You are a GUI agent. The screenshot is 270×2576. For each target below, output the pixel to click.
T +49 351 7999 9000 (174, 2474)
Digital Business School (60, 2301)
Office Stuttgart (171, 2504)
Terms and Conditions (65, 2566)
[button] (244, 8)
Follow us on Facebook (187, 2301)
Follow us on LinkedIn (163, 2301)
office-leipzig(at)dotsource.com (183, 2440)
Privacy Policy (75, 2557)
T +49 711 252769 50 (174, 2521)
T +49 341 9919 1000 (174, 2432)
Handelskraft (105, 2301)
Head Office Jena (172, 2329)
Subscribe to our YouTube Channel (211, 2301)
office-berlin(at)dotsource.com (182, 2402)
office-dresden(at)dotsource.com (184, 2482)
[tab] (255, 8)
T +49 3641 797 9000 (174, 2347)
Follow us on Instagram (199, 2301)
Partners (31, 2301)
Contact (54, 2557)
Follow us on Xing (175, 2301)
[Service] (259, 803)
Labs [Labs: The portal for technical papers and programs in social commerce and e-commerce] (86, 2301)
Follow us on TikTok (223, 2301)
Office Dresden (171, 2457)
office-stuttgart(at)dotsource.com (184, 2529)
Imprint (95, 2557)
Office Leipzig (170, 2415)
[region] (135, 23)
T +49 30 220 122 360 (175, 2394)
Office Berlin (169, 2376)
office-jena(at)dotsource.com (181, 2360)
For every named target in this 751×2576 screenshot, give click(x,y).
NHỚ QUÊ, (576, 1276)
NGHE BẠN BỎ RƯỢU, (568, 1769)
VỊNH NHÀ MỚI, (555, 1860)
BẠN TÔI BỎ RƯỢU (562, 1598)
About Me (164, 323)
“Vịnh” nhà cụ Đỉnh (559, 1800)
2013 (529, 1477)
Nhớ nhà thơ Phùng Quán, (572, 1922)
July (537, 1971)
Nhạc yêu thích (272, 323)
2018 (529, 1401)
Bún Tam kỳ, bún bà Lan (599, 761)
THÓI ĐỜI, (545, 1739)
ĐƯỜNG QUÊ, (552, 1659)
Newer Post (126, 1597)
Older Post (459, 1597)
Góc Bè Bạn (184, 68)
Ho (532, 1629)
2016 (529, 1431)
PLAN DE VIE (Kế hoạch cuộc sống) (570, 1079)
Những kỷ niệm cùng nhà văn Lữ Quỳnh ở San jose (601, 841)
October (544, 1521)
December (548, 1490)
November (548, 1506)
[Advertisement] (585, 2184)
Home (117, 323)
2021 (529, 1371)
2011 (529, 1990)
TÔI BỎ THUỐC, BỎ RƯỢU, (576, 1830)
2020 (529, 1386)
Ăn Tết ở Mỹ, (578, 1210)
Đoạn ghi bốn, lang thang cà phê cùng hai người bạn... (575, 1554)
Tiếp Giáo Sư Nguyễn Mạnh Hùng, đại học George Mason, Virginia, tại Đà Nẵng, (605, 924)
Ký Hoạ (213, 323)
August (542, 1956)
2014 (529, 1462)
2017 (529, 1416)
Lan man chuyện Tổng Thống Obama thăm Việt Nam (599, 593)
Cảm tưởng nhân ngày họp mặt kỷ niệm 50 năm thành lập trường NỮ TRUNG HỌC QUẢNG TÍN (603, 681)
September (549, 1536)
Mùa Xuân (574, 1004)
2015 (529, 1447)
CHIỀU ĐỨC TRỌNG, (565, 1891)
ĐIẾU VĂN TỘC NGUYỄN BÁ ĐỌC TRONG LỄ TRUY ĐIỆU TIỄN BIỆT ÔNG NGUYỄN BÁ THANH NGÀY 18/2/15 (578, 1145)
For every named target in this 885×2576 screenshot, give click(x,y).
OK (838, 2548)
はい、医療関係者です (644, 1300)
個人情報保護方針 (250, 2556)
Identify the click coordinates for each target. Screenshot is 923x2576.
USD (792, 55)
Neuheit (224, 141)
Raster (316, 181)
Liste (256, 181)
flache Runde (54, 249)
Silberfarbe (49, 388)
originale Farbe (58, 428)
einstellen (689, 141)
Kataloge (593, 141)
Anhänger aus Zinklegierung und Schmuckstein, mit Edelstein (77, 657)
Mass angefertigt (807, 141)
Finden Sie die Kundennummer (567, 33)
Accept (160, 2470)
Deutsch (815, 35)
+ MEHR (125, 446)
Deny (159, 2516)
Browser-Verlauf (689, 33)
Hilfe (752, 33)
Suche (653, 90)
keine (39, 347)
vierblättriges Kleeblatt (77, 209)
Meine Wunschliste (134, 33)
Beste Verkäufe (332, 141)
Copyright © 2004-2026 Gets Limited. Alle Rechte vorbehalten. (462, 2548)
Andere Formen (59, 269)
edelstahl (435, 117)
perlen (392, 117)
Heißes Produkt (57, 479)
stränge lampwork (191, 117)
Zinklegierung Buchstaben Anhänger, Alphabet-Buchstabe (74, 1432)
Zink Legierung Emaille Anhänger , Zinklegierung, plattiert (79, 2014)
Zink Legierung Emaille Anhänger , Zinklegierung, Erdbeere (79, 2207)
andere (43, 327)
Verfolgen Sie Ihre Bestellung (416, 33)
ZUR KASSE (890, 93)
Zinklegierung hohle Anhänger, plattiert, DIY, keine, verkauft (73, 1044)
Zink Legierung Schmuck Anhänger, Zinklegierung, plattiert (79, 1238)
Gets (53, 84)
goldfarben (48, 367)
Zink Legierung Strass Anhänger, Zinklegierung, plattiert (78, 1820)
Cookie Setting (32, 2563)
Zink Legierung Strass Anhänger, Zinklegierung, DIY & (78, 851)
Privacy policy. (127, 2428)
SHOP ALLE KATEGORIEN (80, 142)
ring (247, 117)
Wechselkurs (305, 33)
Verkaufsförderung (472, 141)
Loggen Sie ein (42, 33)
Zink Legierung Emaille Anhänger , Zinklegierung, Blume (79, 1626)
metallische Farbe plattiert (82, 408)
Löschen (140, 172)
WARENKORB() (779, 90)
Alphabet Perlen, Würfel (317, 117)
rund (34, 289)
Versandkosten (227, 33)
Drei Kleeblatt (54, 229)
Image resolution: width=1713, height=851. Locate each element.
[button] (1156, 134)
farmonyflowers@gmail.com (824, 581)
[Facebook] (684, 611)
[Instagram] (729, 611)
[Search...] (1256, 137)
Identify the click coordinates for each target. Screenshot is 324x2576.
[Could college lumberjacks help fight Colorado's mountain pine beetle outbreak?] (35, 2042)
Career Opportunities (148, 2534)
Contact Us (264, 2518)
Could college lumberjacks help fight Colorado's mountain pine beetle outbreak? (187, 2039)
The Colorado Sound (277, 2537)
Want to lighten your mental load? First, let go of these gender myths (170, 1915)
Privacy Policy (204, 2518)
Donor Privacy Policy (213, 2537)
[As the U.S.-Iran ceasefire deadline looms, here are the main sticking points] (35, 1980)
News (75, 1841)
----------
In the listing above, find each line containing "mountain" and copy it.

* **Your solution**
[Could college lumberjacks help fight Colorado's mountain pine beetle outbreak?] (35, 2042)
Could college lumberjacks help fight Colorado's mountain pine beetle outbreak? (187, 2039)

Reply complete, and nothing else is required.